Foi esse o grande mérito de João Almeida nestas três semanas de Giro: trazer de volta ao ciclismo muitos adeptos portugueses que se tinham afastado da modalidade. Haveria alguns adeptos ocasionais, dos que desligaram a partir do momento em que perceberam que o ciclista português não ia chegar à Milão com a camisola rosa, mas esses, arrisco dizer, são uma minoria. Os verdadeiros devotos do ciclismo seguiram com mais fervor as etapas em que João Almeida teve mais dificuldades, como a do Stelvio, em que perdeu a liderança mas conquistou o respeito dos adversários, o apreço dos companheiros e o coração dos adeptos com a sua tenacidade e, deve sublinhar-se, sangue frio. Outros ciclistas, na iminência de perderem a camisola rosa, teriam ido ao fundo, sentindo que já tinham feito muito. João Almeida aguentou, encontrou o seu ritmo, cerrou os dentes e deu tudo. Acabou a etapa em 7º, mas à campeão. No conforto almofadado da minha sala, aplaudi aquele rapaz e acompanhei os últimos dias do Giro ainda com mais entusiasmo.
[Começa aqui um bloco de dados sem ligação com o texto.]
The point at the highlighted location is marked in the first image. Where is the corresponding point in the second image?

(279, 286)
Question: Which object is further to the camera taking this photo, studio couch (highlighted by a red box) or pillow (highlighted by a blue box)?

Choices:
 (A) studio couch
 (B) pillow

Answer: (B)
Valeu a pena. Na penúltima etapa, com a tripla subida no Sestriere, João Almeida foi gigante e aquele momento em que arrancou e deixou para trás Pello Bilbao e Wilco Kelderman, conquistando segundos preciosos ao espanhol para o ultrapassar na derradeira etapa, fica como um dos pontos altos desta sua primeira aventura, uma daquelas ocasiões em que o ciclista de sofá salta em casa e o coração acelera como se fosse ele a pedalar montanha acima.
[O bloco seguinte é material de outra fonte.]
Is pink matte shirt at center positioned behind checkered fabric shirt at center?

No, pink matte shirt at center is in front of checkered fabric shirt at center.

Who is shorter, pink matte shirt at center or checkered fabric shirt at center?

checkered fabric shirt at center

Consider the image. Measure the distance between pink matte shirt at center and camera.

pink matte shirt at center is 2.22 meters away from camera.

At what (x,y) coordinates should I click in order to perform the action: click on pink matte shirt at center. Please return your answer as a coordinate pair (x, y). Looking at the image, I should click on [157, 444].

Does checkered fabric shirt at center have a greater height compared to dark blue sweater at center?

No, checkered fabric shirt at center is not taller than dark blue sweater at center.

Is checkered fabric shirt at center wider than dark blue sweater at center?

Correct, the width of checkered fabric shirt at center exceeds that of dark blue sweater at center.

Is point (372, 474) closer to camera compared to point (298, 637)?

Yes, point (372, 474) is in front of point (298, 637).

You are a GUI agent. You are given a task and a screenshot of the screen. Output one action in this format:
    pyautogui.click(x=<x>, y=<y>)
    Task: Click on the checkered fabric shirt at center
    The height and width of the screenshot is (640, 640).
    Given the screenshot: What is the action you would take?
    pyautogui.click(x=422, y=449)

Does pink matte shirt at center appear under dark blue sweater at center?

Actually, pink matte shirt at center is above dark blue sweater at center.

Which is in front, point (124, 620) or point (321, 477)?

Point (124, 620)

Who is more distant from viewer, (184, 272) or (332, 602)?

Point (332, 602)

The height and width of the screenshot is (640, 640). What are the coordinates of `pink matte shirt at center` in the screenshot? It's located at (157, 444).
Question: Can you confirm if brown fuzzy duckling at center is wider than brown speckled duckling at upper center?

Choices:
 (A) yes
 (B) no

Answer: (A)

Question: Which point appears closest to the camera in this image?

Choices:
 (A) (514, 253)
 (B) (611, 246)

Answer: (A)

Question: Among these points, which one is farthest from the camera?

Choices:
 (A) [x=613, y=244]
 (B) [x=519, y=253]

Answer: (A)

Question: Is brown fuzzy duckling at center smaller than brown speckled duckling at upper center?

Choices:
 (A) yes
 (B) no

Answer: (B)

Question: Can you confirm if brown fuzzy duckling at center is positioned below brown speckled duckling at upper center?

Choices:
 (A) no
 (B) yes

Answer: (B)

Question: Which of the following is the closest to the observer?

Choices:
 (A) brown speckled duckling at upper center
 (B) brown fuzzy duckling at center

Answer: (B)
Ninguém sabe o que acontecerá daqui para a frente, se chegará o dia em que João Almeida será o primeiro português a triunfar numa grande volta, mas o que fez nestes 21 dias não pode ser apagado, nem dos registos, nem da memória dos adeptos. O rapaz das Caldas da Rainha conquistou um quarto só dele onde cabe a gratidão de um povo inteiro."